(Collected data)
Content starts
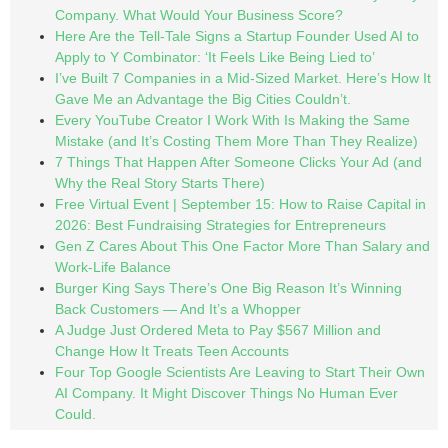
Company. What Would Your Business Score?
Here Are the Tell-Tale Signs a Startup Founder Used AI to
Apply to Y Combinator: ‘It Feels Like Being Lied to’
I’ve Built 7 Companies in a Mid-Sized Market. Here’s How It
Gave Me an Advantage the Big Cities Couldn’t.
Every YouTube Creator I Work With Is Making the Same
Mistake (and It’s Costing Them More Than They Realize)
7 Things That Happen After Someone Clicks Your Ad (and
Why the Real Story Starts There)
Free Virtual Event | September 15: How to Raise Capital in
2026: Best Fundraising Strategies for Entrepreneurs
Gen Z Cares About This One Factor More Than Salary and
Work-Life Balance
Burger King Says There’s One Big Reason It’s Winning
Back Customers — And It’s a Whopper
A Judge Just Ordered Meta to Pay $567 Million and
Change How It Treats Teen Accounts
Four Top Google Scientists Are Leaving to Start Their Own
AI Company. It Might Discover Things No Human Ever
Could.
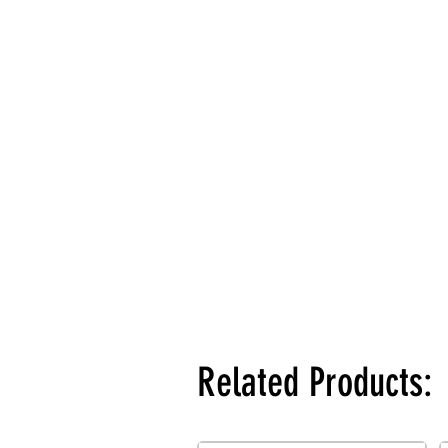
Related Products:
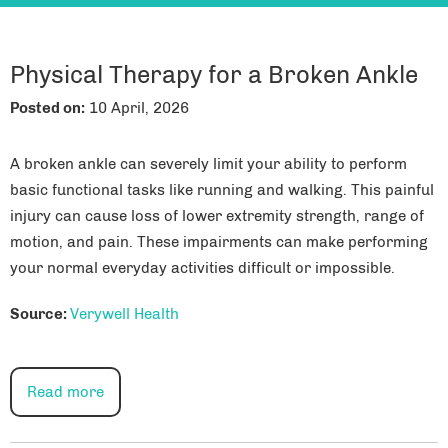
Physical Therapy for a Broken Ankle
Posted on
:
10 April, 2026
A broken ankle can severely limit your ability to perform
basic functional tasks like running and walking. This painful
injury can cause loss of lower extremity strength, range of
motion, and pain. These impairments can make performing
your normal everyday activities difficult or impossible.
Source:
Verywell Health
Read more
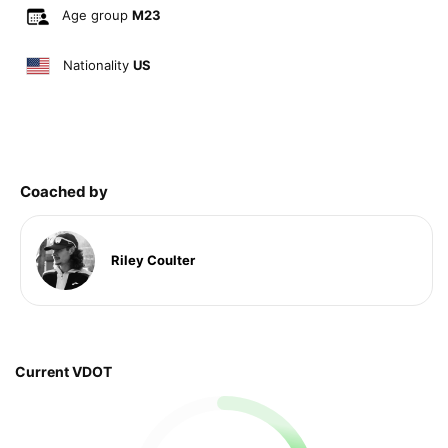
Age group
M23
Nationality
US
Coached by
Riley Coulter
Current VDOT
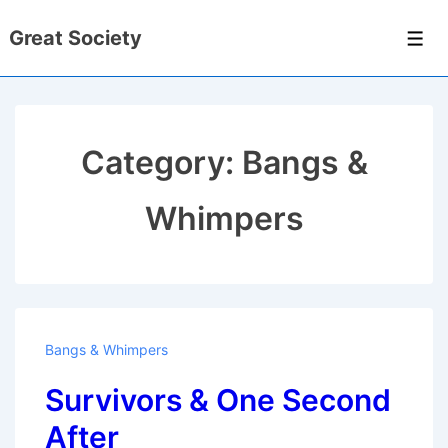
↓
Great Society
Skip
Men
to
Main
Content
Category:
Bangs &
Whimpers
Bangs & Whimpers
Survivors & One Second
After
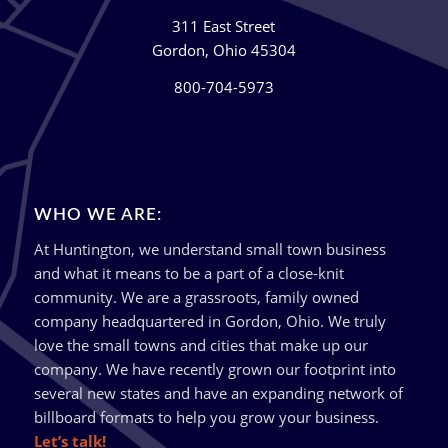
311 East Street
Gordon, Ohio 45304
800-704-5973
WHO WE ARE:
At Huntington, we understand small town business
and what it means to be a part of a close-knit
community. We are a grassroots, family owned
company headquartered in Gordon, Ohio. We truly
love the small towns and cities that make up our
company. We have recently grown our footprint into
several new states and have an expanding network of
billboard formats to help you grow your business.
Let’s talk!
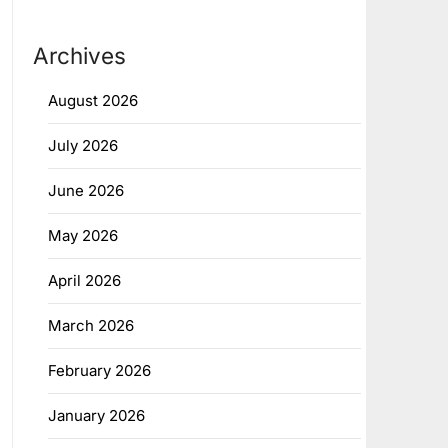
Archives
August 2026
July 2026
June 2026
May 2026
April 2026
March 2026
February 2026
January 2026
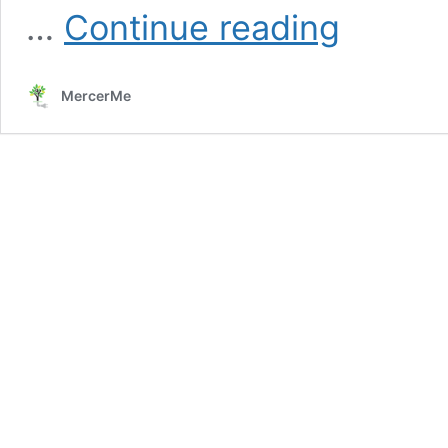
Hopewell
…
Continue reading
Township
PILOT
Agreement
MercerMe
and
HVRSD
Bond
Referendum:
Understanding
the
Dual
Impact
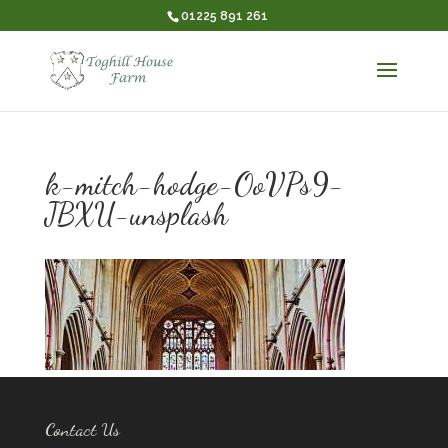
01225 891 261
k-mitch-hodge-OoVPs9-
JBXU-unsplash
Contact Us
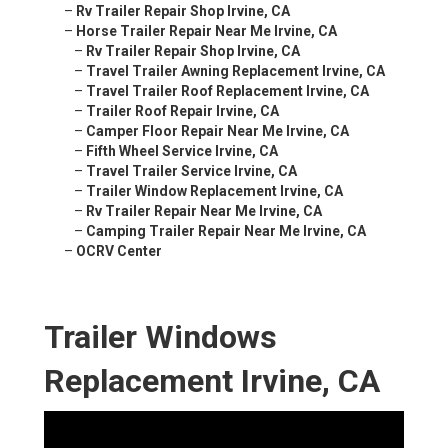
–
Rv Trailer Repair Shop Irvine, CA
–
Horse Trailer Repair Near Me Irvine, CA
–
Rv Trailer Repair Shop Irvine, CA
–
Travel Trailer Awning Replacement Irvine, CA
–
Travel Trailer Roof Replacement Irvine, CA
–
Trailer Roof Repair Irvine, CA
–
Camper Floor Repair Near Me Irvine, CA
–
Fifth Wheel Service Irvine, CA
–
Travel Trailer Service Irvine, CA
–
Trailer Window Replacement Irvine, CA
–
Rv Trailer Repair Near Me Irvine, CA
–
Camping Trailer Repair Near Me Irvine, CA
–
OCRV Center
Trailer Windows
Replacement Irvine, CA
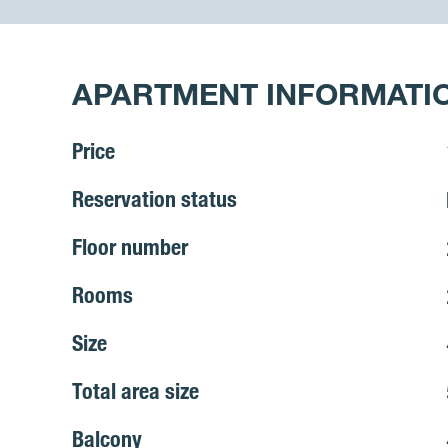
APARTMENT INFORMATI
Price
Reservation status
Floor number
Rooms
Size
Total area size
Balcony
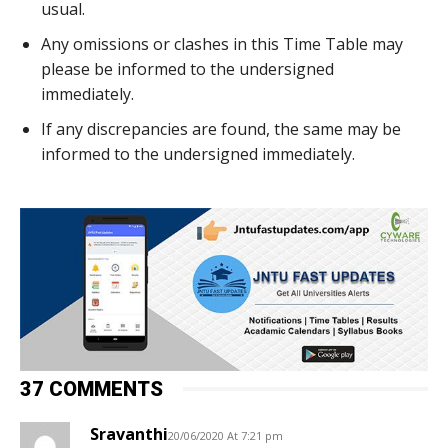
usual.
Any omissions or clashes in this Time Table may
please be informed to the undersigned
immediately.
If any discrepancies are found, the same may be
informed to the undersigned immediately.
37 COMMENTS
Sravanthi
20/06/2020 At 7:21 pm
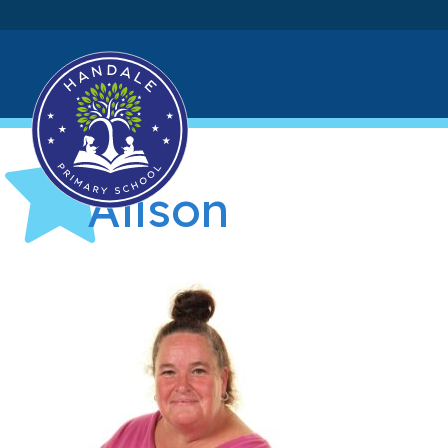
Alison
Content ends
Content starts
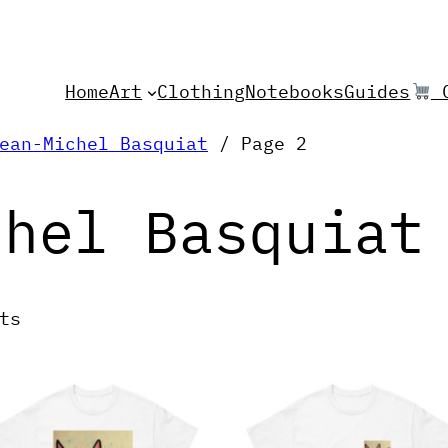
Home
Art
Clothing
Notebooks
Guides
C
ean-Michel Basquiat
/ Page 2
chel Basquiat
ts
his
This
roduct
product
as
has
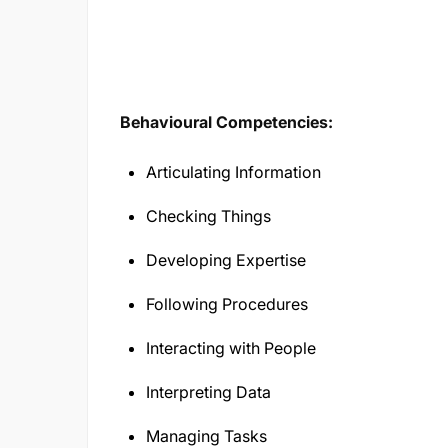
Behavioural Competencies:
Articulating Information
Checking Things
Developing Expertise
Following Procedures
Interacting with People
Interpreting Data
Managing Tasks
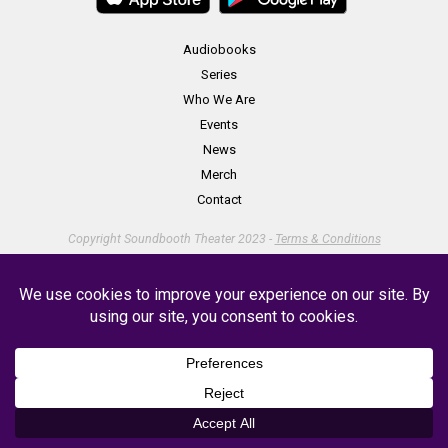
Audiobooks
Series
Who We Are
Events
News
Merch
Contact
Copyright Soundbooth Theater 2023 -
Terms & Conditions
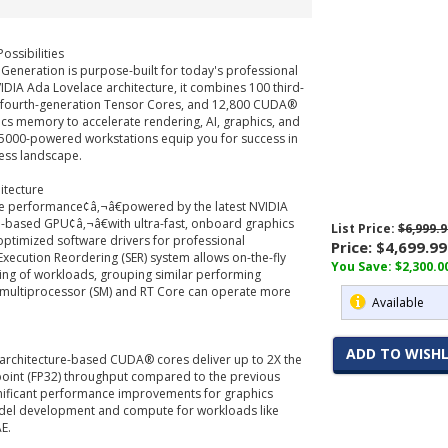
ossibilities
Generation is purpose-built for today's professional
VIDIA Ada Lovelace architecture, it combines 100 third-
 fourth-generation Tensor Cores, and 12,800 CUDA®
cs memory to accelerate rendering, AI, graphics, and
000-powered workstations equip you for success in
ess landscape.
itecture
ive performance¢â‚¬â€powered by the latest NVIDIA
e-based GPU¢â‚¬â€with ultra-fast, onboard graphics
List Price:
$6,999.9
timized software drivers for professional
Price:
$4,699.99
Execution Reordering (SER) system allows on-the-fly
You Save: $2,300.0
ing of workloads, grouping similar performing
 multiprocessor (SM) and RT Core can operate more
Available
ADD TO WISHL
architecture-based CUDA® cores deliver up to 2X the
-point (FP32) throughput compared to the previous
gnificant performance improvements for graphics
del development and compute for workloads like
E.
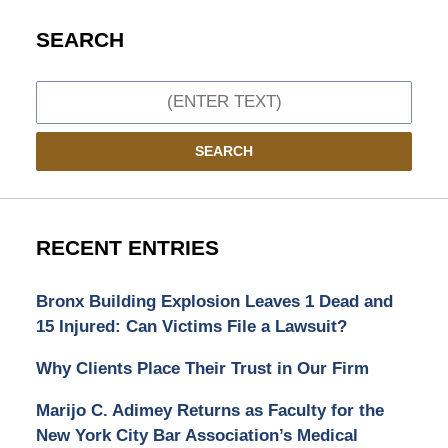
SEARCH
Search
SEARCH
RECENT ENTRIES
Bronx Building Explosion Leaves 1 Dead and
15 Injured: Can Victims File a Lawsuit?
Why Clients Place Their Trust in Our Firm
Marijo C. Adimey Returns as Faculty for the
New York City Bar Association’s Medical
Content ends
Content starts
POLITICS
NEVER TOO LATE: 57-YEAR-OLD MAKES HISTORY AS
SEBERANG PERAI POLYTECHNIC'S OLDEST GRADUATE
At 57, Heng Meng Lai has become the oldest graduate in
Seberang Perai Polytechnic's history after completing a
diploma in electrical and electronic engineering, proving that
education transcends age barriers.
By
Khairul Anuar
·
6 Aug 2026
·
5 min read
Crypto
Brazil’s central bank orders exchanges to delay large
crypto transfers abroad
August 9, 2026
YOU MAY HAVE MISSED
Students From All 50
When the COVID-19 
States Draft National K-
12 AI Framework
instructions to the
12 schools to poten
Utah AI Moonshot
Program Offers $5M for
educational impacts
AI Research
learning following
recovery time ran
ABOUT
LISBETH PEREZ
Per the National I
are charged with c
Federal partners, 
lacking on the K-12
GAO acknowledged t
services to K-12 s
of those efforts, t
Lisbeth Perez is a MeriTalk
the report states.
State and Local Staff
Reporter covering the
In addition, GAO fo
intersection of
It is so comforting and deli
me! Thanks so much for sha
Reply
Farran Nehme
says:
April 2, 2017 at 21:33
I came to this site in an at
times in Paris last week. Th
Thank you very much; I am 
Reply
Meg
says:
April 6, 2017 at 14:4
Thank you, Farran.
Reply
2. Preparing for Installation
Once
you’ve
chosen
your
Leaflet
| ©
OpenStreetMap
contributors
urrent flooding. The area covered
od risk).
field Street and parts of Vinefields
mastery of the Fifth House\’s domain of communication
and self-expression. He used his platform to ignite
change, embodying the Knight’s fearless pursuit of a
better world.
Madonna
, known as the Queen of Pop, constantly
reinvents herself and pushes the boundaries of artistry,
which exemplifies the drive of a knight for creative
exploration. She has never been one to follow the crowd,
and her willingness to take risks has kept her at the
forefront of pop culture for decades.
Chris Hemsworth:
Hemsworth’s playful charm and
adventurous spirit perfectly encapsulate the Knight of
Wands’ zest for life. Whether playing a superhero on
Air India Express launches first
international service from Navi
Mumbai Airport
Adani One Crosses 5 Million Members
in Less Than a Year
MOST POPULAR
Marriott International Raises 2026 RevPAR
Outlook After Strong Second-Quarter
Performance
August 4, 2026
Content ends
What is required — Go back to the lines above and output, exactly as they stand, the ones from the line containing "Interpreting Data" to the line containing "New York City Bar Association’s Medical". Leave all pictures behind.

Your response —
Interpreting Data
Managing Tasks
Audiobooks
Series
Who We Are
Events
News
Merch
Contact
Copyright Soundbooth Theater 2023 -
Terms & Conditions
ossibilities
Generation is purpose-built for today's professional
VIDIA Ada Lovelace architecture, it combines 100 third-
 fourth-generation Tensor Cores, and 12,800 CUDA®
cs memory to accelerate rendering, AI, graphics, and
000-powered workstations equip you for success in
ess landscape.
itecture
ive performance¢â‚¬â€powered by the latest NVIDIA
e-based GPU¢â‚¬â€with ultra-fast, onboard graphics
List Price:
$6,999.9
timized software drivers for professional
Price:
$4,699.99
Execution Reordering (SER) system allows on-the-fly
You Save: $2,300.0
ing of workloads, grouping similar performing
 multiprocessor (SM) and RT Core can operate more
Available
ADD TO WISHL
architecture-based CUDA® cores deliver up to 2X the
-point (FP32) throughput compared to the previous
gnificant performance improvements for graphics
del development and compute for workloads like
E.
SEARCH
Search
SEARCH
RECENT ENTRIES
Bronx Building Explosion Leaves 1 Dead and
15 Injured: Can Victims File a Lawsuit?
Why Clients Place Their Trust in Our Firm
Marijo C. Adimey Returns as Faculty for the
New York City Bar Association’s Medical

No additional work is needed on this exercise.